Through the course of business KEO may disclose limited personal information to external contractors such as IT service providers and debt collection agents. KEO imposes strict security and confidentiality requirements on said contractors, including that they are not permitted to use personal information for any purpose except those activities which KEO has explicitly instructed them to perform.
e. Access and information accuracy
Unless otherwise permitted by law we are required to provide individuals with access to their personal information upon request. Any such request should be made in writing. It is the responsibility of the individual concerned and/or their caregiver/s to ensure that should they believe the information KEO has about them is incorrect, they convey their updated details in writing at the earliest opportunity. It is the responsibility of the team member who receives the updated details to ensure that these are conveyed to KEO administration, and the collection and storage policy components are adhered to.
f. Feedback and complaints
If a client, their representative or another stakeholder has a complaint about the privacy of personal information or treatments, they should contact KEO in writing. Our feedback form can be found on our website, or by contacting our office.
Upon receipt of a complaint regarding privacy the Feedback Manager will review the details and seek resolution in accordance with the KEO Feedback and Complaints Procedure. Information as to the steps for clients, their representatives or other stakeholders to take in accordance with this procedure is made available at the time of service commencement. This information can also be accessed by contacting the office, requesting it from a team member or on the KEO website.
If the client, their representative or another stakeholder is dissatisfied with the handling or outcome of a privacy complaint, they can make an application to the Australian Information Commissioner or the Privacy Commissioner in Victoria.
If a team member has a complaint about the privacy of their or another’s personal information they should discuss this with their team leader. If the team member remains dissatisfied with the outcome, they should
seek the advice of a KEO director or make an application to the Australian Information Commissioner or the Privacy Commissioner in Victoria.
g. Overseas transfer of data
We only transfer personal information to overseas recipients with the individual’s written consent, or if we are required to do so by law.
h. Privacy and dignity of the treatment environment and service provision
Clients maintain the right to refuse treatment and to have their privacy and dignity maintained during treatments.
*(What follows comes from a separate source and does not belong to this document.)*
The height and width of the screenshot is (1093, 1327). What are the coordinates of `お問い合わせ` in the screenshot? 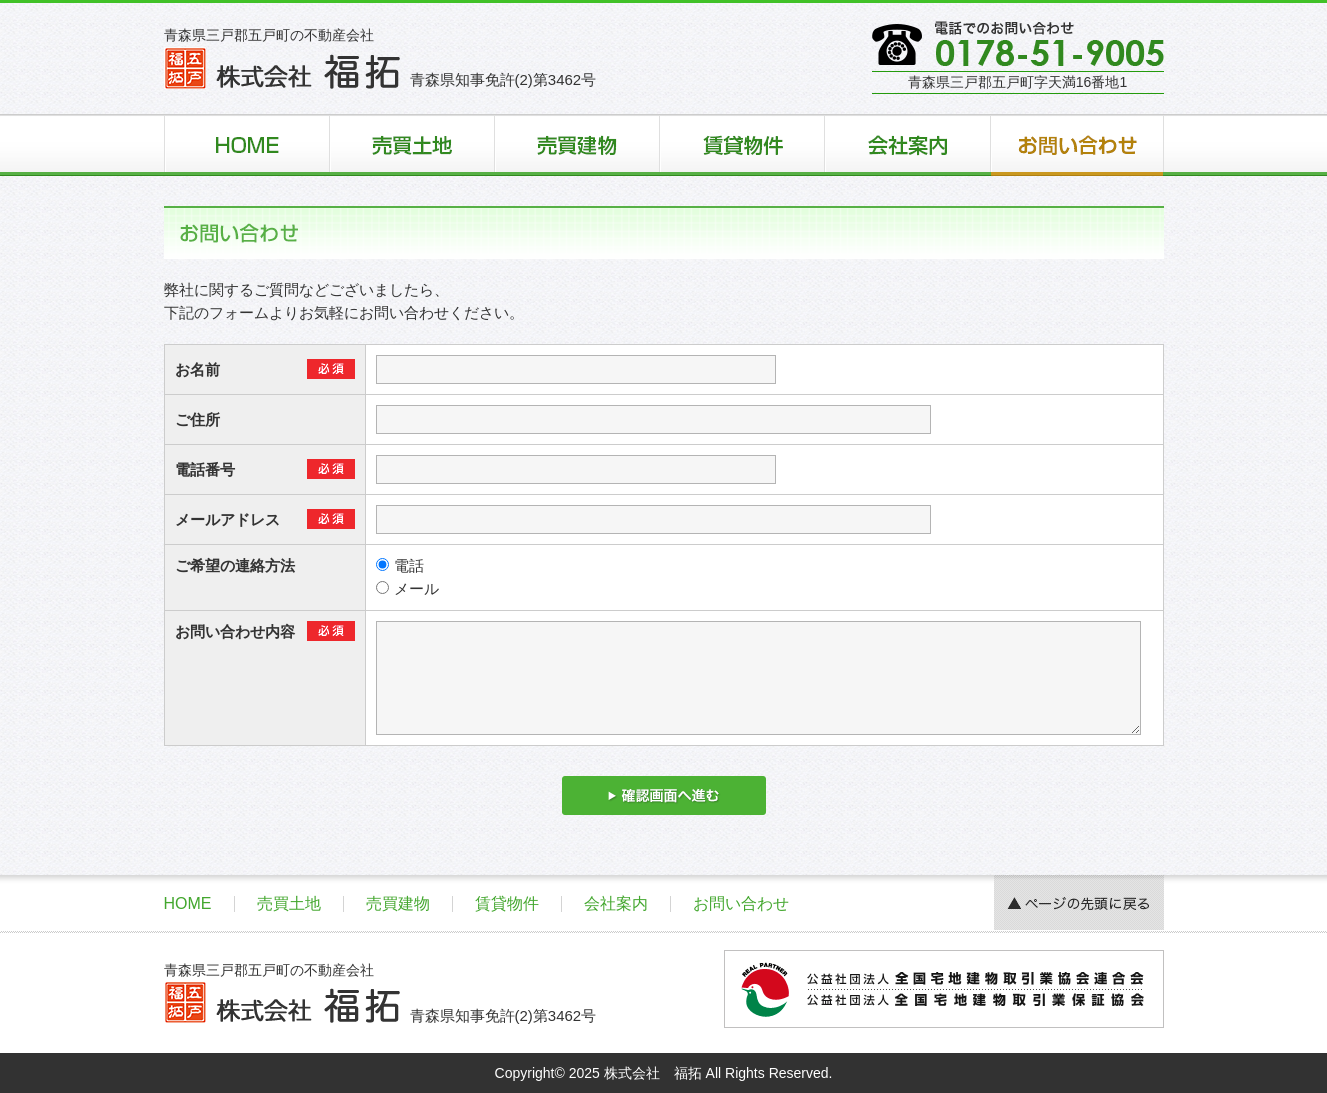 It's located at (741, 903).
Privacy and dignity during treatment may differ in meaning for different clients and as such, open conversations and awareness of communications are necessary at all times. Examples of situations in which a client may appreciate the maintenance of privacy and dignity include measures required when changing clothing, having the door closed so that they cannot be observed while receiving treatments, and receiving treatment in separate spaces from other clients.
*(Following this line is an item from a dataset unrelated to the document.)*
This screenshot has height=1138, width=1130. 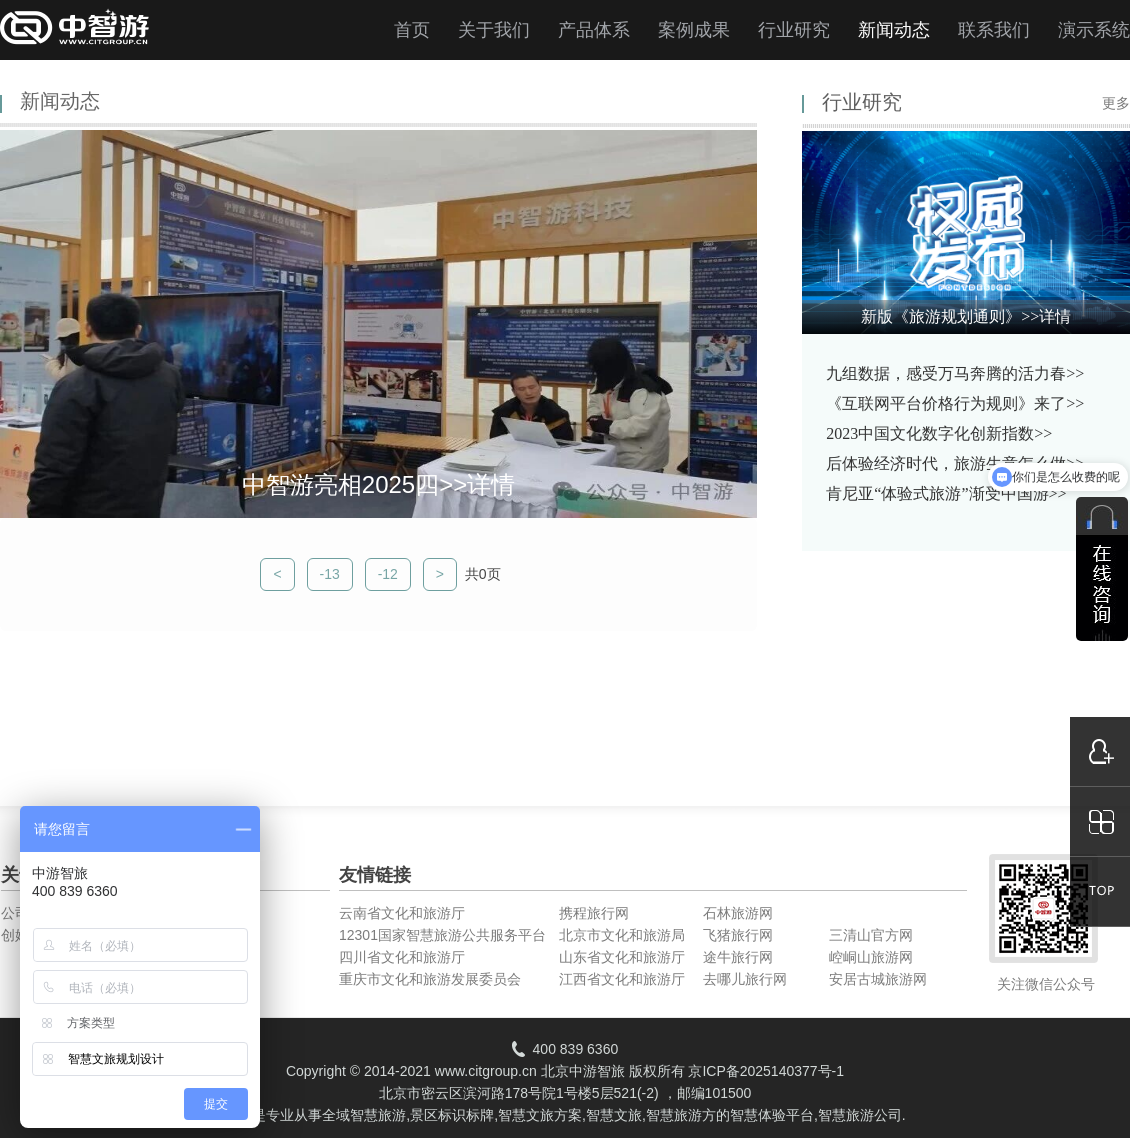 What do you see at coordinates (1046, 984) in the screenshot?
I see `关注微信公众号` at bounding box center [1046, 984].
In the provision of client care there are instances in which procedures are required which involve physical touch or the invasion of personal space. In such circumstances the procedures will be explained, and the client’s permission requested. Attention will also be given to provision of services, taking into account the client’s personal needs and comfort.
i. Privacy in relation to direct marketing
In accordance with Australian Privacy Principal 7, KEO may only use or disclose personal information for direct marketing purposes if the individual understands that this is the purpose for which the information has been collected.